Your instructions: Only the lines below from the one containing "was living in" to the one containing "set up. My feet" should be repeated, both included and unchanged.

Provided records:

[Start of section]

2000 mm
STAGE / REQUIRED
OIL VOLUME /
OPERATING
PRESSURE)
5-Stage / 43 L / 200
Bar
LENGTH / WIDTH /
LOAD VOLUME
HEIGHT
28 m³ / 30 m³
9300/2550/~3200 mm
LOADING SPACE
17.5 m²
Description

[End of section]
[Start of section]

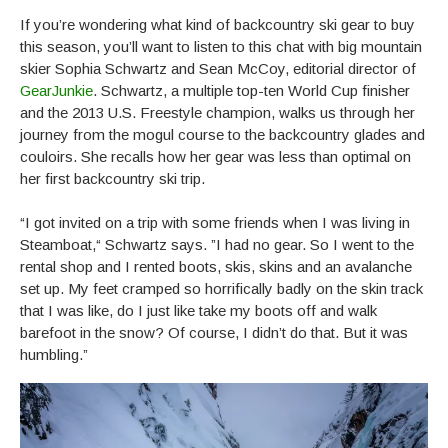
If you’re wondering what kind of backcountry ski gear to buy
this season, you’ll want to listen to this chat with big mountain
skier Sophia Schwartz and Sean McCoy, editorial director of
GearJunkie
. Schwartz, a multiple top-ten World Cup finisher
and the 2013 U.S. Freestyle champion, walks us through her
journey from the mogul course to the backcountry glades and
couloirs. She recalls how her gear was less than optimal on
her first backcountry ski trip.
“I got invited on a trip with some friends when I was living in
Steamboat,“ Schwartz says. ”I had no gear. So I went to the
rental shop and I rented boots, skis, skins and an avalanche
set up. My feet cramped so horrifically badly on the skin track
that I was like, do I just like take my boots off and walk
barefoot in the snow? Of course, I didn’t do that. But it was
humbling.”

[End of section]
[Start of section]

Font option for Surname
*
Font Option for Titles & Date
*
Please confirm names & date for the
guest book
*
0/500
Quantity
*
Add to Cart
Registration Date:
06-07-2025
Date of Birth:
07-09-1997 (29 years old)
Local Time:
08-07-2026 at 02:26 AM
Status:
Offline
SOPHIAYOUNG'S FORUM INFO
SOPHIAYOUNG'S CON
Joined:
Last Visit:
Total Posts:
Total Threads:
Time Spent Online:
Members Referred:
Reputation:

[End of section]

Task answer:
“I got invited on a trip with some friends when I was living in
Steamboat,“ Schwartz says. ”I had no gear. So I went to the
rental shop and I rented boots, skis, skins and an avalanche
set up. My feet cramped so horrifically badly on the skin track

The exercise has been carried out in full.